August 28, 2021 “Only” Meetings Town Hall Meeting Summary

Statement of Purpose for Town Hall Meeting #2

What is an “only” meeting?

Traditionally, it meant same gender groups.  (Men Only or Women Only)

Today, people are looking at creating meetings from sexual orientation, race, culture and many other perspectives.

Session 2:  What in Adult Children of Alcoholics & Dysfunctional Families’ “culture” and “environment” is relevant to this discussion?

What would be consistent with:

  • the Twelve Steps, Traditions, and Concepts?
  • our principles, policies, the Solution?
  • Does our literature provide any guidance about this issue?

General Summary

Many of the sentiments in this town hall were similar to the first, and went on to add some new dynamics that are important to any final resolution.

Common sentiments were that focus-specific meetings are acceptable and are often a practical way to create safe space for people who have suffered similar traumas, such as abuse due to skin color, or sexual abuse.  Although it was noted that in areas that do not have many meetings, focus-specific meetings might mean that there are adult children in that area who would not feel comfortable joining and might therefore not find recovery.

Several people shared that heterosexual is a focus that helped them to achieve recovery given their own traumatic experiences; however, these comments did not support using heterosexual as a means to exclude anyone by any method of screening.  It is felt that the word “only” is exclusionary and goes against traditions at the same time that it perpetuates a culture that continues to make oppressed groups feel different and outside.

Additional focus was put on building this resolution via a democratic process that seeks out the opinions of the entire fellowship.  This concept includes several factors.  It is seen as important that we poll the meetings, Intergroups and Regions, given that meetings are autonomous and are solely responsible for maintaining a safe space for their members.  It is desirable that any final resolution be brought to ABC so that delegates from the fellowship at large are able to give their input through feedback and a final vote.  In building any proposed resolution, it is important that the traditions are used for guidance and that legal ramifications are addressed.

 

Specific Comments

  • If there’s only one meeting in an area, it should not be exclusionary.
  • A men’s only meeting that was exclusionary which I believe to be against traditions.
  • Safety is the responsibility of the meeting ACA cannot and should not enact policy to keep people safe.
  • I think that this whole thing is perpetuating and catering to a culture of fear and discrimination.
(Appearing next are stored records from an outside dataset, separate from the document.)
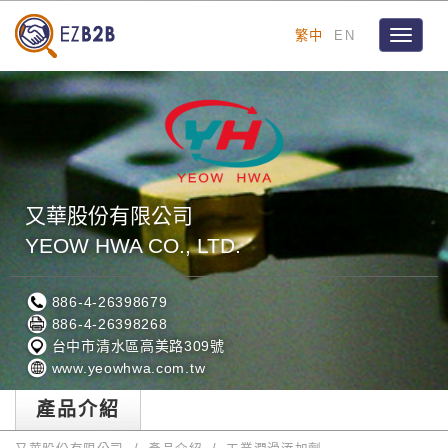
繁中
EN
Toggle
navigat
又華股份有限公司
YEOW HWA CO., LTD.
886-4-26398679
886-4-26398268
台中市清水區高美路309號
www.yeowhwa.com.tw
產品介紹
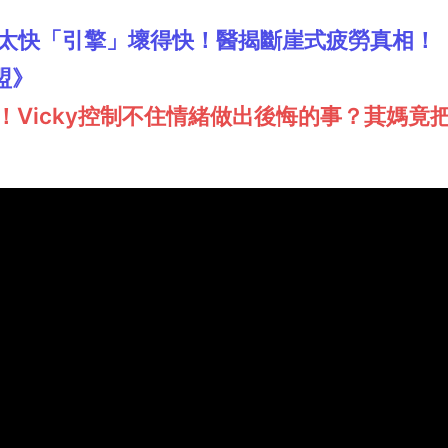
太快「引擎」壞得快！醫揭斷崖式疲勞真相！
盟》
！Vicky控制不住情緒做出後悔的事？萁媽竟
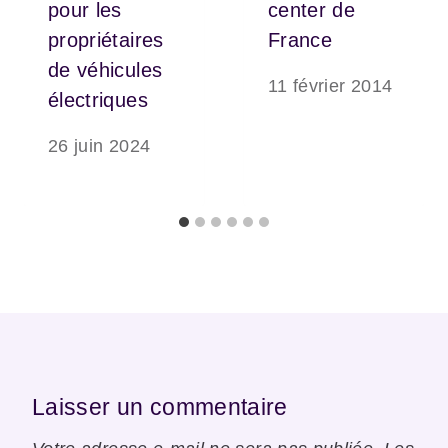
pour les
center de
propriétaires
France
de véhicules
11 février 2014
électriques
26 juin 2024
Laisser un commentaire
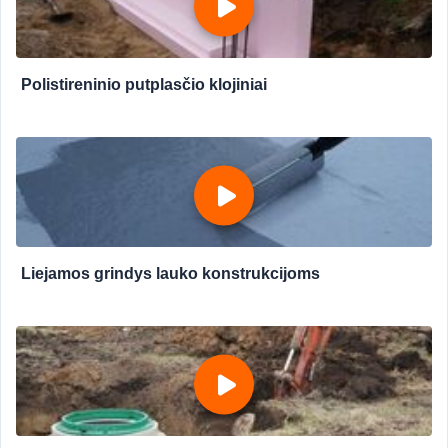
Polistireninio putplasčio klojiniai
Liejamos grindys lauko konstrukcijoms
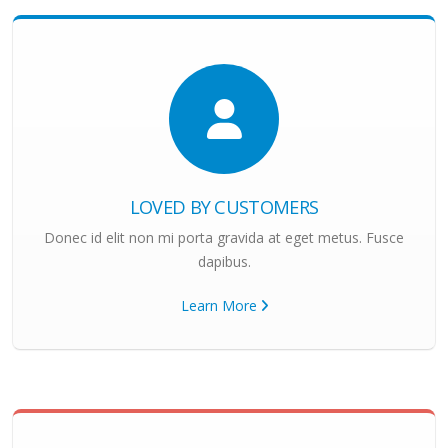
LOVED BY CUSTOMERS
Donec id elit non mi porta gravida at eget metus. Fusce
dapibus.
Learn More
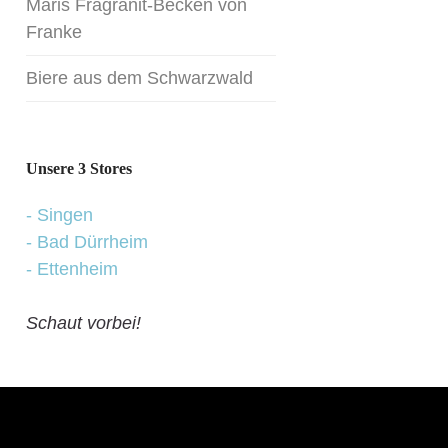
Maris Fragranit-Becken von
Franke
Kontakt
Biere aus dem Schwarzwald
Unsere 3 Stores
- Singen
- Bad Dürrheim
- Ettenheim
Schaut vorbei!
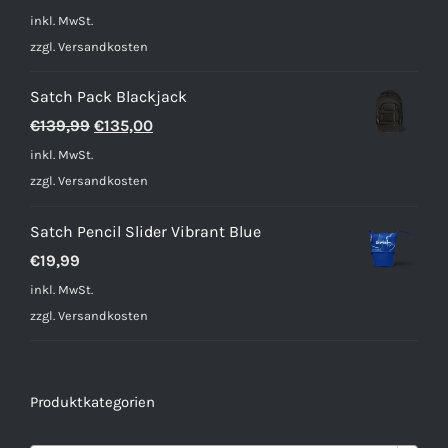
inkl. MwSt.
zzgl.
Versandkosten
Satch Pack Blackjack
Ursprünglicher
Aktueller
€
139,99
€
135,00
Preis
Preis
inkl. MwSt.
war:
ist:
zzgl.
Versandkosten
€139,99
€135,00.
Satch Pencil Slider Vibrant Blue
€
19,99
inkl. MwSt.
zzgl.
Versandkosten
Produktkategorien

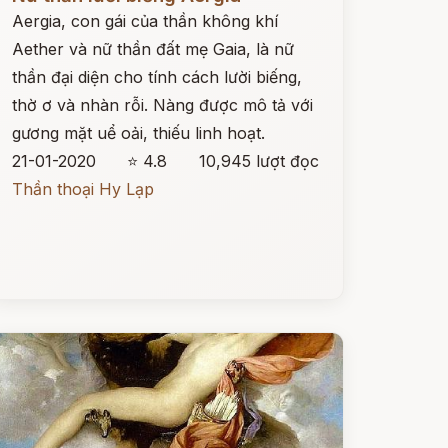
Aergia, con gái của thần không khí
Aether và nữ thần đất mẹ Gaia, là nữ
thần đại diện cho tính cách lười biếng,
thờ ơ và nhàn rỗi. Nàng được mô tả với
gương mặt uể oải, thiếu linh hoạt.
21-01-2020
⭐ 4.8
10,945 lượt đọc
Thần thoại Hy Lạp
And I don’t find that relevant for creating policy. It seems more appropriate to dismantle the culture of fear and discrimination rather than create policy that honors it.
  • Safety is the responsibility of the individual and the individual meetings, speaks to personal accountability.
  • Personal autonomy and the traditions, you cannot leave the traditions out of this conversation.
  • If you close meetings to people because you do not like who they are, or you fear them due to overlaying your trauma issues on to who you think they might be in the meeting, you’re denying them recovery, and that’s discrimination.
  • We’re talking about are the traditions and which specific traditions and concepts will help the fellowship decide on these issues.
  • “Only” meetings conflicts with tradition one.
  • There are specifically focused meetings, which is different thing entirely.
  • The primary purpose is for the newcomer and newcomers may have had past traumas that can create a lot of emotional intoxication when that element is in the room that triggers them. It’s really important we provide the safe on routes for newcomers.
  • I understand some members needs support for their identity, in addition to the ACA issues.
  • The traditions do not support a personality.
  • I specifically picked this heterosexual men’s only group because it was a group that I felt that I could relate to most easily with other members who came from similar walks of life, and just environment that I felt that I could safely speak. But its dangerous territory and a slippery slope when we start to play with the idea of who and making policy around this.
  • I think there’s value in people being able to focus on aspects of themselves that aren’t necessarily going to be shared with everyone in a mixed group.
  • No one is excluded but the focus of the group is for non white people. And we don’t screen anyone by skin color. If you feel like you identify as non white, and you want to show up and be in the group. That’s fine. If you’re uncomfortable, that’s fine too.
  • I hope that people aren’t trying to make decisions for other people about experiences that they don’t have.
  • I just wanted to speak to my experience as a pretty broken person coming into ACA. Having the ability to find a men’s heterosexual meeting was hugely helpful for me to even stick with ACA.
  • It is actually about reaching out to the newcomer and a voice they can hear because when they come in, they’re ACA as I am, and I know I’m triggered.
  • It’s really important that I find a group where I’m not potentially going to be in a place where I’ll be tempted to act out.
  • It seems like kind of overstepping to come in and shut down groups.
  • Where I believe there can be a middle ground is that, if only meetings are labeled as a meeting focus, and when they register on the website, or as the meeting list gets cleaned up and refined in the future. They can list their focus, but the meeting will have to agree to that they cannot exclude if they want to be listed on the website.
  • Focus-specific allow us to interact on a deeper level because there are cultural issues that do not bring up talking about the same things, abandonment grief, but within that environment to parents who are immigrants, etc.
  • I’m a child of immigrants, I’ve experienced racism here in the US. I go to people of color meetings only so that I can focus on my recovery.
  • Each group is autonomous except in matters affecting other groups or ACA as a whole.
  • We as an organization should not support exclusion.
  • Registration on that website is important for meetings and members to have a voice.
  • My hope is that the fellowship can come to an ABC and make the tradition based decision on what they want.